Stored items from a collection:
########
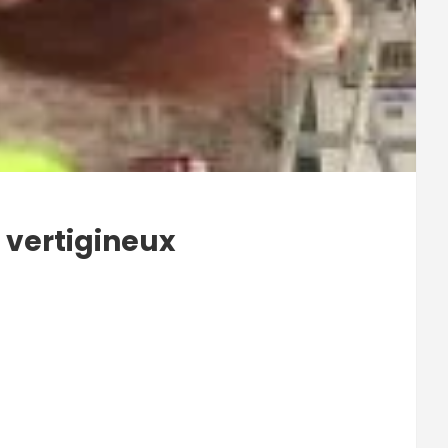
 vertigineux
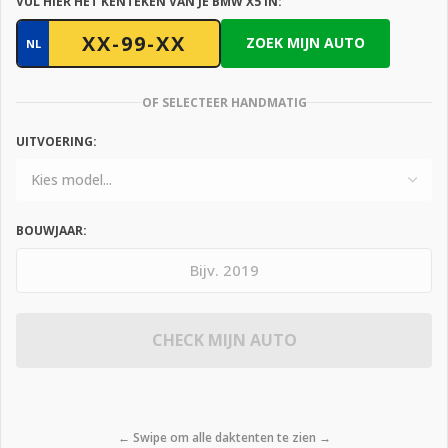
VUL HIER HET KENTEKEN VAN JE BMW X5 IN:
ZOEK MIJN AUTO
NL
OF SELECTEER HANDMATIG
UITVOERING:
BOUWJAAR:
CHECK MIJN AUTO
← Swipe om alle daktenten te zien →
########
Exercise description —
Exclude the pictures and give back the rest of the data above exactly as written.

Written reply —
 vertigineux
VUL HIER HET KENTEKEN VAN JE BMW X5 IN:
ZOEK MIJN AUTO
NL
OF SELECTEER HANDMATIG
UITVOERING:
BOUWJAAR:
CHECK MIJN AUTO
← Swipe om alle daktenten te zien →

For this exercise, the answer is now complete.